Segment Open

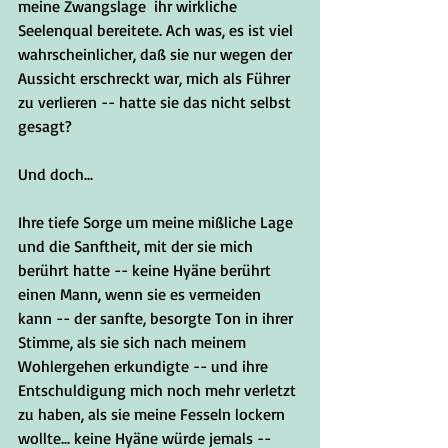
meine Zwangslage  ihr wirkliche 
Seelenqual bereitete. Ach was, es ist viel 
wahrscheinlicher, daß sie nur wegen der 
Aussicht erschreckt war, mich als Führer 
zu verlieren -- hatte sie das nicht selbst 
gesagt?
Und doch...
Ihre tiefe Sorge um meine mißliche Lage 
und die Sanftheit, mit der sie mich 
berührt hatte -- keine Hyäne berührt 
einen Mann, wenn sie es vermeiden 
kann -- der sanfte, besorgte Ton in ihrer 
Stimme, als sie sich nach meinem 
Wohlergehen erkundigte -- und ihre 
Entschuldigung mich noch mehr verletzt 
zu haben, als sie meine Fesseln lockern 
wollte... keine Hyäne würde jemals --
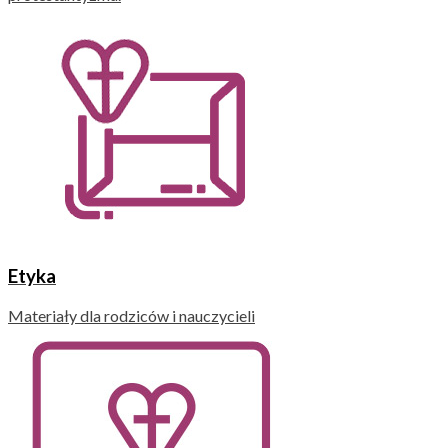
Etyka
Materiały dla rodziców i nauczycieli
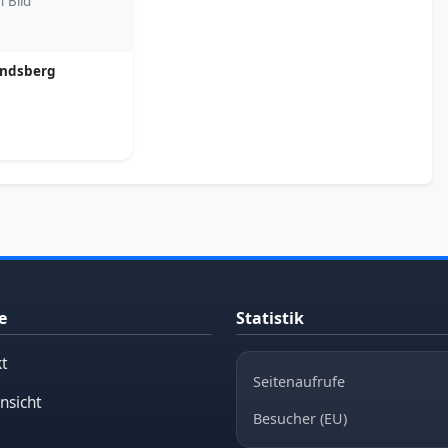
n Bild
andsberg
e
Statistik
t
Seitenaufrufe
nsicht
Besucher (EU)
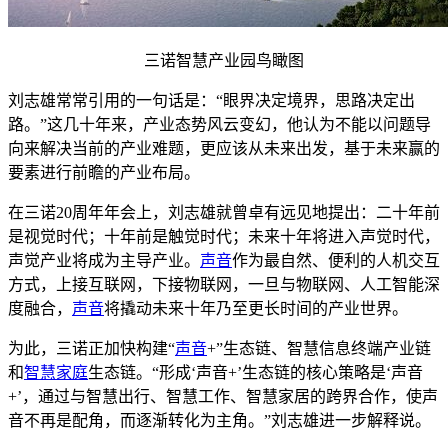
三诺智慧产业园鸟瞰图
刘志雄常常引用的一句话是：“眼界决定境界，思路决定出
路。”这几十年来，产业态势风云变幻，他认为不能以问题导
向来解决当前的产业难题，更应该从未来出发，基于未来赢的
要素进行前瞻的产业布局。
在三诺20周年年会上，刘志雄就曾卓有远见地提出：二十年前
是视觉时代；十年前是触觉时代；未来十年将进入声觉时代，
声觉产业将成为主导产业。
声音
作为最自然、便利的人机交互
方式，上接互联网，下接物联网，一旦与物联网、人工智能深
度融合，
声音
将撬动未来十年乃至更长时间的产业世界。
为此，三诺正加快构建“
声音
+”生态链、智慧信息终端产业链
和
智慧家庭
生态链。“形成‘声音+’生态链的核心策略是‘声音
+’，通过与智慧出行、智慧工作、智慧家居的跨界合作，使声
音不再是配角，而逐渐转化为主角。”刘志雄进一步解释说。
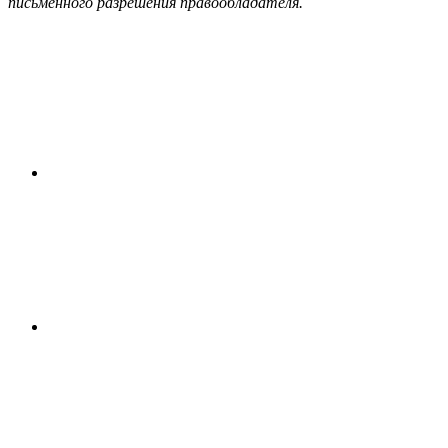
письменного разрешения правообладателя.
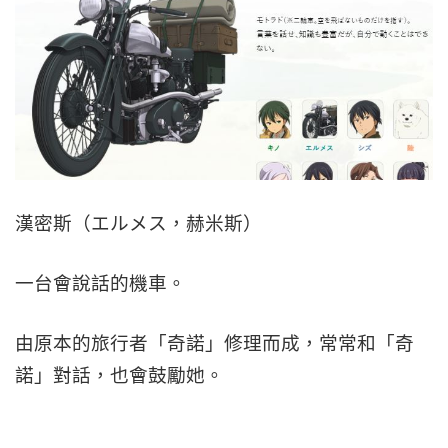
漢密斯（エルメス，赫米斯）
一台會說話的機車。
由原本的旅行者「奇諾」修理而成，常常和「奇
諾」對話，也會鼓勵她。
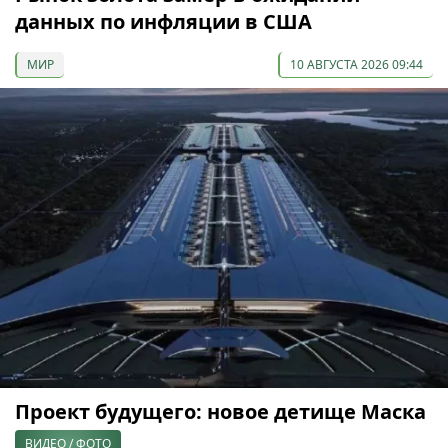
данных по инфляции в США
МИР
10 АВГУСТА 2026 09:44
Проект будущего: новое детище Маска
ВИДЕО / ФОТО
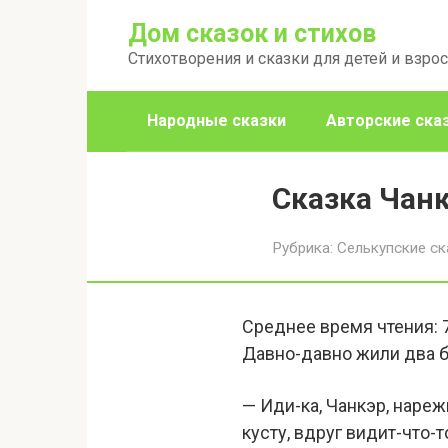
Перейти
Дом сказок и стихов
к
Стихотворения и сказки для детей и взро
контенту
Народные сказки
Авторские ска
Сказка Чан
Рубрика:
Селькупские ск
Среднее время чтения:
Давно-давно жили два б
— Иди-ка, Чанкэр, наре
кусту, вдруг видит-что-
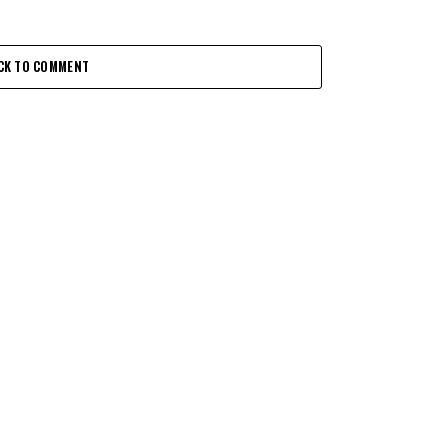
CK TO COMMENT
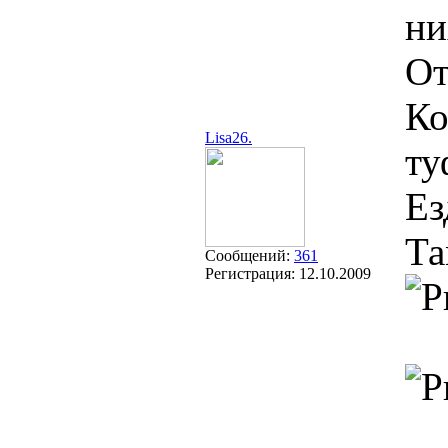
ни
От
Ко
Lisa26.
ту
Ез
Та
Сообщений:
361
Регистрация:
12.10.2009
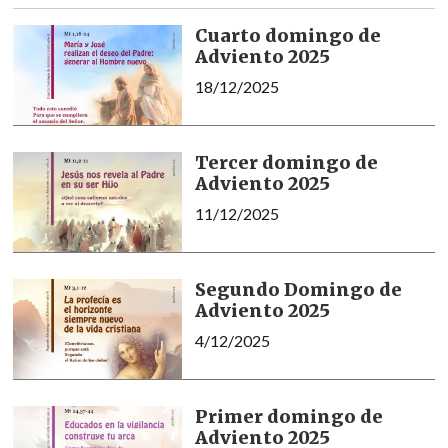
Cuarto domingo de
Adviento 2025
18/12/2025
Tercer domingo de
Adviento 2025
11/12/2025
Segundo Domingo de
Adviento 2025
4/12/2025
Primer domingo de
Adviento 2025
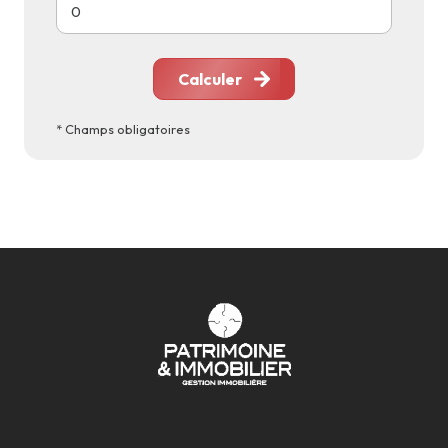
Calculer
* Champs obligatoires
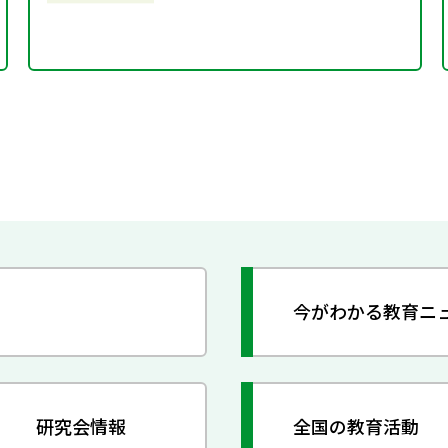
今がわかる教育ニ
研究会情報
全国の教育活動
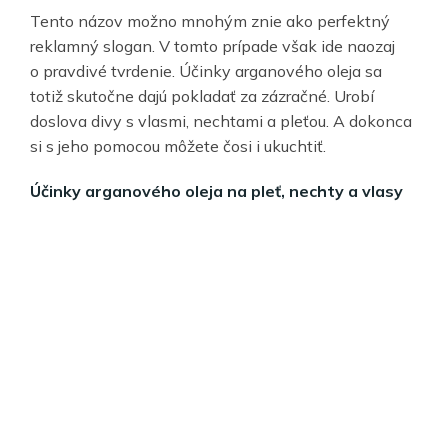
Tento názov možno mnohým znie ako perfektný
reklamný slogan. V tomto prípade však ide naozaj
o pravdivé tvrdenie. Účinky arganového oleja sa
totiž skutočne dajú pokladať za zázračné. Urobí
doslova divy s vlasmi, nechtami a pleťou. A dokonca
si s jeho pomocou môžete čosi i ukuchtiť.
Účinky arganového oleja na pleť, nechty a vlasy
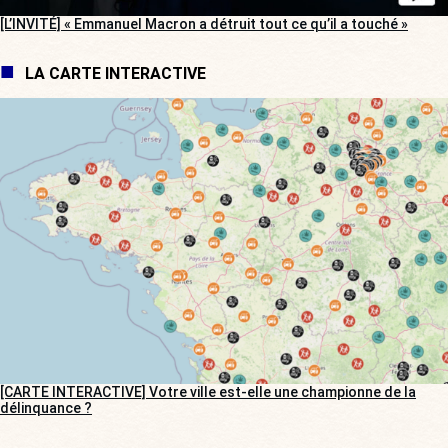
[L’INVITÉ] « Emmanuel Macron a détruit tout ce qu’il a touché »
LA CARTE INTERACTIVE
[CARTE INTERACTIVE] Votre ville est-elle une championne de la
délinquance ?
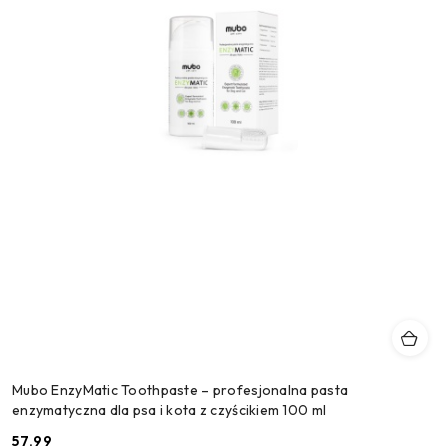
Mubo EnzyMatic Toothpaste – profesjonalna pasta
enzymatyczna dla psa i kota z czyścikiem 100 ml
57.99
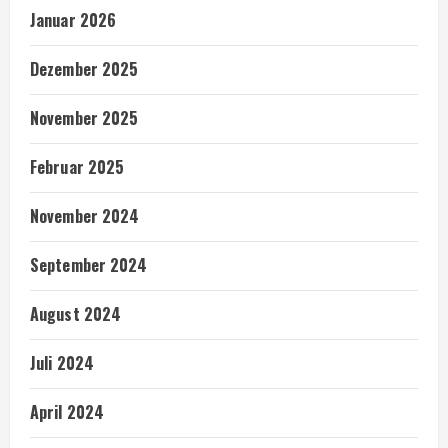
Januar 2026
Dezember 2025
November 2025
Februar 2025
November 2024
September 2024
August 2024
Juli 2024
April 2024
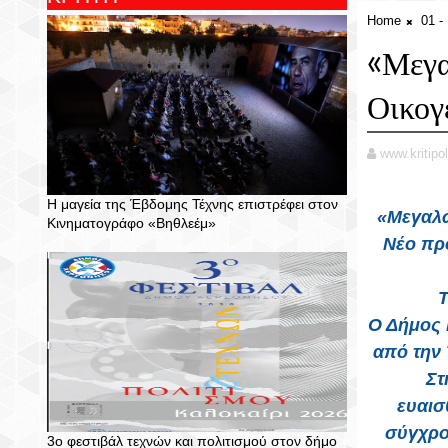
Home
01 
«Μεγα
Οικογ
www.kritipol
Η μαγεία της Έβδομης Τέχνης επιστρέφει στον
«Μεγαλών
Κινηματογράφο «Βηθλεέμ»
Νέο πρό
Τ
Ο Δήμος 
από την 
Στ
ευαισ
σύγχρο
3ο φεστιβάλ τεχνών και πολιτισμού στον δήμο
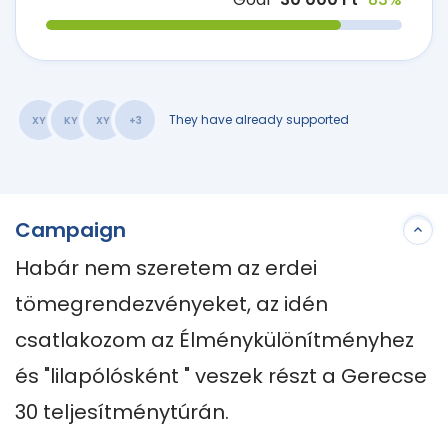
They have already supported
XY
KY
XY
+3
Campaign
Habár nem szeretem az erdei 
tömegrendezvényeket, az idén 
csatlakozom az Élménykülönítményhez 
és "lilapólósként " veszek részt a Gerecse 
30 teljesítménytúrán.
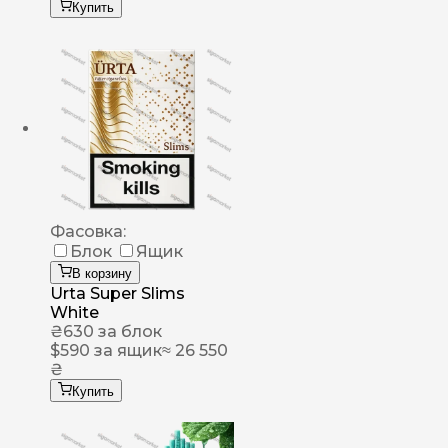
Купить
Фасовка:
Блок
Ящик
В корзину
Urta Super Slims
White
₴
630
за блок
$
590
за ящик
≈ 26 550
₴
Купить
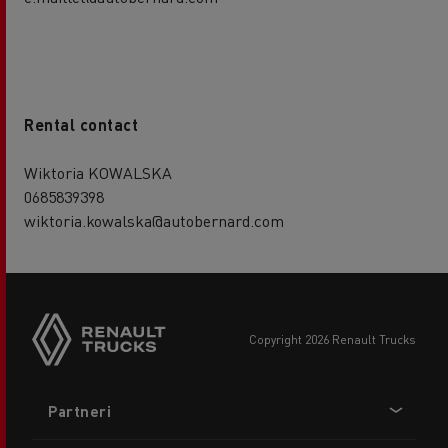
Rental contact
Wiktoria KOWALSKA
0685839398
wiktoria.kowalska@autobernard.com
copyright 2026 Renault Trucks
Footer
Partneri
menu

Segment Closed

From the material above, output every line exactly as written, dropping any picture.

meine Zwangslage  ihr wirkliche 
Seelenqual bereitete. Ach was, es ist viel 
wahrscheinlicher, daß sie nur wegen der 
Aussicht erschreckt war, mich als Führer 
zu verlieren -- hatte sie das nicht selbst 
gesagt?
Und doch...
Ihre tiefe Sorge um meine mißliche Lage 
und die Sanftheit, mit der sie mich 
berührt hatte -- keine Hyäne berührt 
einen Mann, wenn sie es vermeiden 
kann -- der sanfte, besorgte Ton in ihrer 
Stimme, als sie sich nach meinem 
Wohlergehen erkundigte -- und ihre 
Entschuldigung mich noch mehr verletzt 
zu haben, als sie meine Fesseln lockern 
wollte... keine Hyäne würde jemals --
Etyka
Materiały dla rodziców i nauczycieli
n Bild
andsberg
e
Statistik
t
Seitenaufrufe
nsicht
Besucher (EU)
三诺智慧产业园鸟瞰图
刘志雄常常引用的一句话是：“眼界决定境界，思路决定出
路。”这几十年来，产业态势风云变幻，他认为不能以问题导
向来解决当前的产业难题，更应该从未来出发，基于未来赢的
要素进行前瞻的产业布局。
在三诺20周年年会上，刘志雄就曾卓有远见地提出：二十年前
是视觉时代；十年前是触觉时代；未来十年将进入声觉时代，
声觉产业将成为主导产业。
声音
作为最自然、便利的人机交互
方式，上接互联网，下接物联网，一旦与物联网、人工智能深
度融合，
声音
将撬动未来十年乃至更长时间的产业世界。
为此，三诺正加快构建“
声音
+”生态链、智慧信息终端产业链
和
智慧家庭
生态链。“形成‘声音+’生态链的核心策略是‘声音
+’，通过与智慧出行、智慧工作、智慧家居的跨界合作，使声
音不再是配角，而逐渐转化为主角。”刘志雄进一步解释说。
письменного разрешения правообладателя.
漢密斯（エルメス，赫米斯）
一台會說話的機車。
由原本的旅行者「奇諾」修理而成，常常和「奇
諾」對話，也會鼓勵她。
данных по инфляции в США
МИР
10 АВГУСТА 2026 09:44
Проект будущего: новое детище Маска
ВИДЕО / ФОТО
Перейти
Дом сказок и стихов
к
Стихотворения и сказки для детей и взро
контенту
Народные сказки
Авторские ска
Сказка Чан
Рубрика:
Селькупские ск
Среднее время чтения:
Давно-давно жили два б
— Иди-ка, Чанкэр, наре
кусту, вдруг видит-что-
CK TO COMMENT
ни
От
Ко
Lisa26.
ту
Ез
Та
Сообщений:
361
Регистрация:
12.10.2009
Cuarto domingo de
Adviento 2025
18/12/2025
Tercer domingo de
Adviento 2025
11/12/2025
Segundo Domingo de
Adviento 2025
4/12/2025
Primer domingo de
Adviento 2025
Calculer
* Champs obligatoires
今がわかる教育ニ
研究会情報
全国の教育活動
Tento názov možno mnohým znie ako perfektný
reklamný slogan. V tomto prípade však ide naozaj
o pravdivé tvrdenie. Účinky arganového oleja sa
totiž skutočne dajú pokladať za zázračné. Urobí
doslova divy s vlasmi, nechtami a pleťou. A dokonca
si s jeho pomocou môžete čosi i ukuchtiť.
Účinky arganového oleja na pleť, nechty a vlasy
[L’INVITÉ] « Emmanuel Macron a détruit tout ce qu’il a touché »
LA CARTE INTERACTIVE
[CARTE INTERACTIVE] Votre ville est-elle une championne de la
délinquance ?
Mubo EnzyMatic Toothpaste – profesjonalna pasta
enzymatyczna dla psa i kota z czyścikiem 100 ml
57.99
Januar 2026
Dezember 2025
November 2025
Februar 2025
November 2024
September 2024
August 2024
Juli 2024
April 2024
Home
01 
«Μεγα
Οικογ
www.kritipol
Η μαγεία της Έβδομης Τέχνης επιστρέφει στον
«Μεγαλών
Κινηματογράφο «Βηθλεέμ»
Νέο πρό
Τ
Ο Δήμος 
από την 
Στ
ευαισ
σύγχρο
3ο φεστιβάλ τεχνών και πολιτισμού στον δήμο
They have already supported
XY
KY
XY
+3
Campaign
Habár nem szeretem az erdei 
tömegrendezvényeket, az idén 
csatlakozom az Élménykülönítményhez 
és "lilapólósként " veszek részt a Gerecse 
30 teljesítménytúrán.
Купить
Фасовка:
Блок
Ящик
В корзину
Urta Super Slims
White
₴
630
за блок
$
590
за ящик
≈ 26 550
₴
Купить
Rental contact
Wiktoria KOWALSKA
0685839398
wiktoria.kowalska@autobernard.com
copyright 2026 Renault Trucks
Footer
Partneri
menu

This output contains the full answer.